Work to be completed ▸ State how many lines in the material hold the string "Ripley"; nothing besides that number is expected.

Recorded information ▸
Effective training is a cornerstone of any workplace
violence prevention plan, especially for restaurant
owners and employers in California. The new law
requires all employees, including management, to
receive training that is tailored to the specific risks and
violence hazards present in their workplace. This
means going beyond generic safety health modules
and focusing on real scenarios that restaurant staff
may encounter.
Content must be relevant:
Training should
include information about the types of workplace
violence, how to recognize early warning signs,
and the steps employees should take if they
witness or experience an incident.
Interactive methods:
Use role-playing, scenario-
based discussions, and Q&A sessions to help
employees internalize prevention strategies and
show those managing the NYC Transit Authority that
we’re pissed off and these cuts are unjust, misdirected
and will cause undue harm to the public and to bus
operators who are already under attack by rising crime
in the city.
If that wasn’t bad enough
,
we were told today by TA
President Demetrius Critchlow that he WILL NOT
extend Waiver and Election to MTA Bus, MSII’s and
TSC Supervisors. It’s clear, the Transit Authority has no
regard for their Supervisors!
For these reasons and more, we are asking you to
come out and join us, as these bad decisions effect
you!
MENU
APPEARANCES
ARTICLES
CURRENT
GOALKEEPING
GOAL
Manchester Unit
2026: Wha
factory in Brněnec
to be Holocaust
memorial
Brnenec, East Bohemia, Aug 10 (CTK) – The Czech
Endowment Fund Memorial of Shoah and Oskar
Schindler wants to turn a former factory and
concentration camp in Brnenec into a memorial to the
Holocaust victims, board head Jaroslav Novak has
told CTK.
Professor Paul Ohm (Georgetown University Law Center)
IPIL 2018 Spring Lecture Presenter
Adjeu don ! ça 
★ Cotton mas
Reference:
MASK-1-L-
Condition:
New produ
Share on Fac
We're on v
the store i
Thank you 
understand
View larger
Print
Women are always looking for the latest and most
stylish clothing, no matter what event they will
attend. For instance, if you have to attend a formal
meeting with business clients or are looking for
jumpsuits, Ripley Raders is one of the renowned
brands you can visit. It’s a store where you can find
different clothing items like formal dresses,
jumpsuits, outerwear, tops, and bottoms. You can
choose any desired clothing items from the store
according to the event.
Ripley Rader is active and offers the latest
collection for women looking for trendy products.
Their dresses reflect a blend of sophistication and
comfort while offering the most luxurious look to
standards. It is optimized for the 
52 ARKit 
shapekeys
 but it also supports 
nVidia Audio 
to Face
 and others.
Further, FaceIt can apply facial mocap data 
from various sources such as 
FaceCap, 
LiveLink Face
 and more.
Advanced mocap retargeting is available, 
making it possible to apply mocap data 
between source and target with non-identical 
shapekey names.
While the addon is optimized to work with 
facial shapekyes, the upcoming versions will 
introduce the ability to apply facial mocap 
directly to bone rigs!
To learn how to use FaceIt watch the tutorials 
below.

Task output ▸ 2